Mammogram – what is BI-RADS and what does it mean to me?

BI-RADS stands for the Breast Imaging-Reporting and Data System. Along with breast density, it is the only other mandated requirement to appear in your breast report. Your BI-RADS score determines your next course of action. Structured data reporting and collection began with mammography. Just as Apple has the iEverything, the American College of Radiology (ACR) as the I-RADS system. Now, there is liver (LI-RADS), thyroid (TI-RADS), and prostate (PI-RADS), just to name a few, with the goal being to help improve research.

The ACR is on its 5th edition to the BI-RADS atlas. The atlas provides a lexicon and standardized nomenclature to facilitate communication between radiologists, as well as breast surgeons and oncologists/cancer doctors. This means everyone should be using the same words to describe particular features of the breasts and possible lesions. For example, a mass by definition has convex margins (umbrella upright) and is seen on two views. A focal asymmetry has concave margins (umbrella upside down) and is also seen on two views. An asymmetric density is seen only on a single view. Of course there are dedicated words to describe just about anything you can visualize in breast imaging.

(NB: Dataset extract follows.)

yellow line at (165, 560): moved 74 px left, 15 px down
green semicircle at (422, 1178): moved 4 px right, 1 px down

So what does my BI-RADS mean?

Category 0: Incomplete – Need Additional Imaging Evaluation and/or Prior Mammograms for Comparison. Recall for additional imaging and/or comparison with prior examination(s). This means we either need to get prior mammograms, since we do not have your priors for comparison, or we see something on your screening exam that causes us to send you a callback letter.

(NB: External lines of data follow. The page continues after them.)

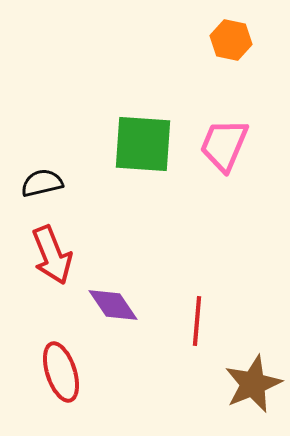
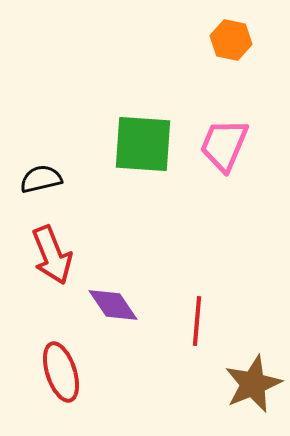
black semicircle: moved 1 px left, 4 px up
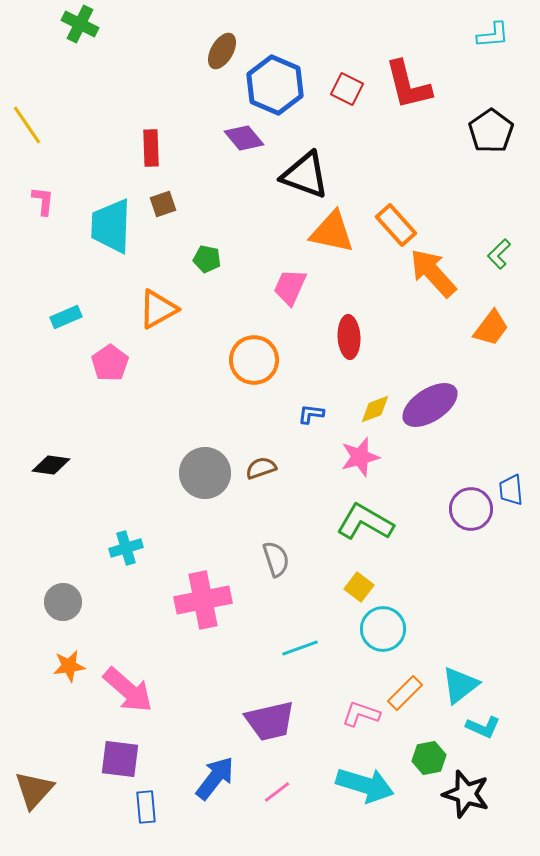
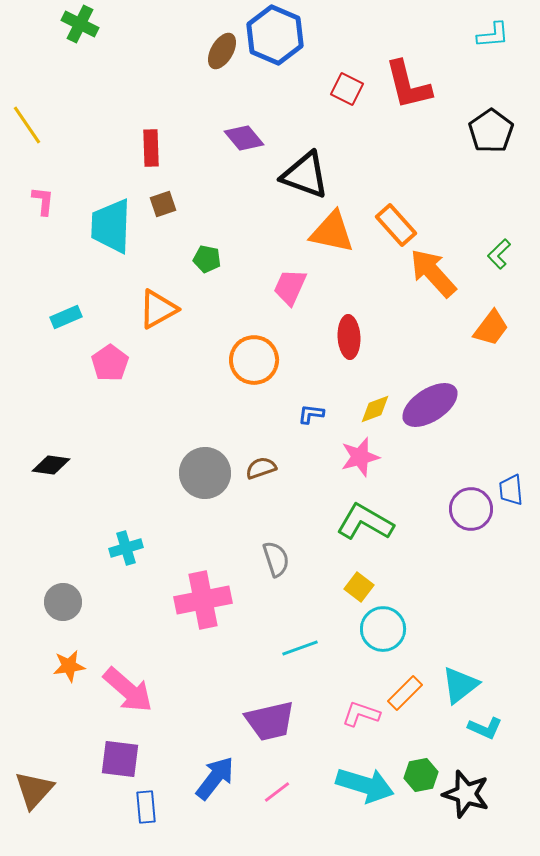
blue hexagon at (275, 85): moved 50 px up
cyan L-shape at (483, 727): moved 2 px right, 1 px down
green hexagon at (429, 758): moved 8 px left, 17 px down
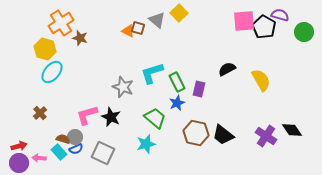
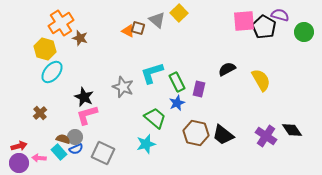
black star: moved 27 px left, 20 px up
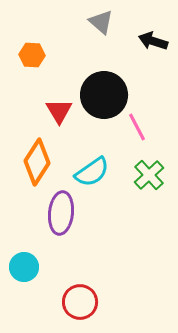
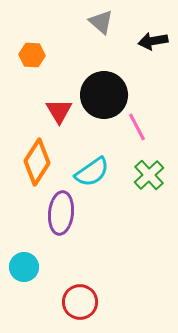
black arrow: rotated 28 degrees counterclockwise
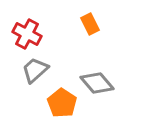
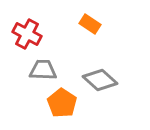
orange rectangle: rotated 30 degrees counterclockwise
gray trapezoid: moved 8 px right; rotated 44 degrees clockwise
gray diamond: moved 3 px right, 3 px up; rotated 8 degrees counterclockwise
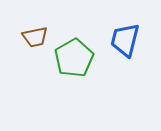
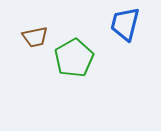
blue trapezoid: moved 16 px up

Category 1: Negative – Routine mammography screening. You scored! Have a great day and come back next year for your ANNUAL mammogram.

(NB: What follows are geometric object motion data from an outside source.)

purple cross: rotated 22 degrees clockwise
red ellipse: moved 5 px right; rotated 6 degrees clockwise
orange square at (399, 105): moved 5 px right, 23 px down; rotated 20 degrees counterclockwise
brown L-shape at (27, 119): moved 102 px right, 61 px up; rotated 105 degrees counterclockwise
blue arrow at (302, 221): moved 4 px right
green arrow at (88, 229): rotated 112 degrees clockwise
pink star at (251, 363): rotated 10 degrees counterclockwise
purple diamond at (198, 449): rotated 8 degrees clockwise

Category 2: Benign Routine mammography screening. A radiologist could make you a 2 for essentially anything. The point is you do not have any mammographic findings concerning for cancer. You too should have a great day and be sure to return next year!

Category 3: Probably Benign Short-interval (6-month) follow-up or continued surveillance mammography. The ACR suggests > 0% but ≤ 2% likelihood of malignancy. I rarely call a 3 and if so, it is usually for a fibroadenoma on ultrasound (common benign breast lesion) often first detected in women in their 20-30s. I will also call a 3 for clustered calcifications that I think are benign, but it is either the persons first exam or there was more than a year’s gap between mammograms when detected. Basically, I am almost 100% certain it is benign/non-cancerous and does not need to be biopsied.

Category 4: Suspicious Category 4A: > 2% to ≤ 10% likelihood of malignancy Category 4B: > 10% to ≤ 50% likelihood of malignancy Category 4C: > 50% to < 95% likelihood of malignancy. So we just took a 7 point classification system and made it 9 classes. I, like many radiologists, feel this is unnecessary. I classify something a 4 if I think it has a reasonable chance of being a cancer. I don’t break it down into A, B, and C.  Nationwide, about 4/10 lesions biopsied are cancers. As a group, radiologists are more sensitive and less specific. That is, we are trained to diagnose cancers early and are willing to biopsy more women to catch smaller or more questionable lesions.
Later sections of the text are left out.